* **REQUIRED ACTION**: From the line containing "익숙하지 않은 일일 뿐이다." to the last line of the records below, repeat every line exactly and add nothing else.

Top of INFORMATION PROVIDED

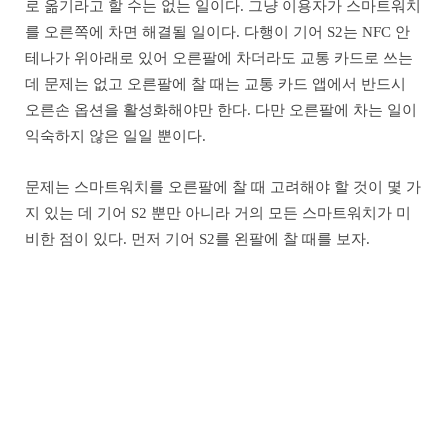
로 옮기라고 할 수는 없는 일이다. 그냥 이용자가 스마트워치
를 오른쪽에 차면 해결될 일이다. 다행이 기어 S2는 NFC 안
테나가 위아래로 있어 오른팔에 차더라도 교통 카드로 쓰는
데 문제는 없고 오른팔에 찰 때는 교통 카드 앱에서 반드시
오른손 옵션을 활성화해야만 한다. 다만 오른팔에 차는 일이
익숙하지 않은 일일 뿐이다.
문제는 스마트워치를 오른팔에 찰 때 고려해야 할 것이 몇 가
지 있는 데 기어 S2 뿐만 아니라 거의 모든 스마트워치가 미
비한 점이 있다. 먼저 기어 S2를 왼팔에 찰 때를 보자.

Bottom of INFORMATION PROVIDED

* **EXERCISE OUTPUT**:
익숙하지 않은 일일 뿐이다.
문제는 스마트워치를 오른팔에 찰 때 고려해야 할 것이 몇 가
지 있는 데 기어 S2 뿐만 아니라 거의 모든 스마트워치가 미
비한 점이 있다. 먼저 기어 S2를 왼팔에 찰 때를 보자.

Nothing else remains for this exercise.